Problem
Look through the lines below and extract any with the word "Phiêu".

Transcribed page contents
========
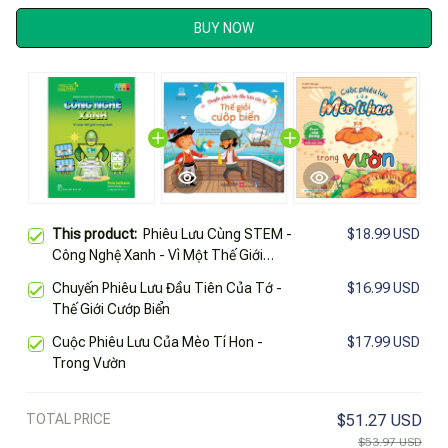
BUY NOW
This product:
Phiêu Lưu Cùng STEM -
$18.99 USD
Công Nghệ Xanh - Vì Một Thế Giới
Trong Lành
Chuyến Phiêu Lưu Đầu Tiên Của Tớ -
$16.99 USD
Thế Giới Cướp Biển
Cuộc Phiêu Lưu Của Mèo Tí Hon -
$17.99 USD
Trong Vườn
TOTAL PRICE
$51.27 USD
$53.97 USD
========
Result of the task
Phiêu Lưu Cùng STEM -
Chuyến Phiêu Lưu Đầu Tiên Của Tớ -
Cuộc Phiêu Lưu Của Mèo Tí Hon -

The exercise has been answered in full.